You will agree that it is a curious name for a graph. When thinking of its name it pops into my head a picture of a shoebox with whiskers, but actually, I think this chart seems more like the tie fighter hunting ships from Star Wars.
In any case, the box and whiskers plot, whose formal name is the box plot, is used all too often in statistics due to its interesting descriptive abilities.
To know what I mean, two box plots are represented in the first figure I attached. As you see, the graph can be represented in a vertical and horizontal way, and consist of a box with two segments (the whiskers).
Describing the vertical representation, perhaps the most common of both, the lower edge of the box represents the 25th percentile of the distribution or, what is the same, the first quartile. Meanwhile, the top edge (which corresponds to the right edge of the horizontal representation) represents the 75th percentile of the distribution or, what is the same, the third quartile. Thus, the amplitude of the box corresponds to the distance between the 25th and 75th percentiles, which is none other than the interquartile range. Finally, inside the box there is a line representing the median (or second quartile) of the distribution. Sometimes it can be a second line representing the mean, although it is not as usual.
Now, let’s go for the whiskers. The upper one stretches to the maximum value of the distribution, but it cannot go beyond 1.5 times the interquartile range. If there are higher values than the median plus 1.5 times the interquartile range, they are represented as points beyond the end of the upper whisker. These points are called outliers. We see in our example that there is an outlier which lies beyond the upper whisker. If no extreme values or outliers, the maximum of the distribution is marked by the end of the upper whisker. If so, the maximum is the most distant outlier from the box.
Moreover, all this applies to the lower whisker, which extends to the minimum value when no outliers or until the median minus 1.5 times the interquartile range when there are any outliers. In these cases, the minimum value is the farthest outlier from the box below the lower whisker.
Then we can understand the usefulness of the box plot. At a glance we can obtain the median and interquartile range and intuit the symmetry of the distribution. It is easy to imagine how a distribution histogram will be seeing his box plot, as you can see in the second figure. The first graph corresponds to a symmetric distribution, close to a normal, as the median is centered in the box and the whiskers are roughly symmetrical.
Looking at the middle distribution, the median is shifted to the lower edge of the box and the top whisker is longer than the lower. This is because the distribution has the most data to the left and a long tail to the right, as seen in its histogram. With a similar reasoning, the third distribution is sifted to the left, and the longest whisker is the lower one.

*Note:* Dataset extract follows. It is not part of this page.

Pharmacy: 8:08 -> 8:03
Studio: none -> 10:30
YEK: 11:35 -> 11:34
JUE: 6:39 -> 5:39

Finally, this type of plot is also used to compare various distributions. In the third picture I attached you can see two seemingly normal distributions with similar median. If we are going to do a hypothesis testing on the equality of means, we need to know if their variances are equal (if there is homoscedasticity) to know what type of test to be used.
If we compare the two distributions, we see that the amplitude of the box and whisker is much higher in the first than the second, so we can conclude that the variance of the first distribution is much greater, so we cannot assume equal variances and we have to apply the appropriate adjustment.
And this is all I wanted to say about this box with whiskers, how useful is in descriptive statistics. Needless to say that although we used it to know about whether the distribution fits a normal or if the variances of several distributions are similar, there are specific tests to study these points mathematically. But that is another story…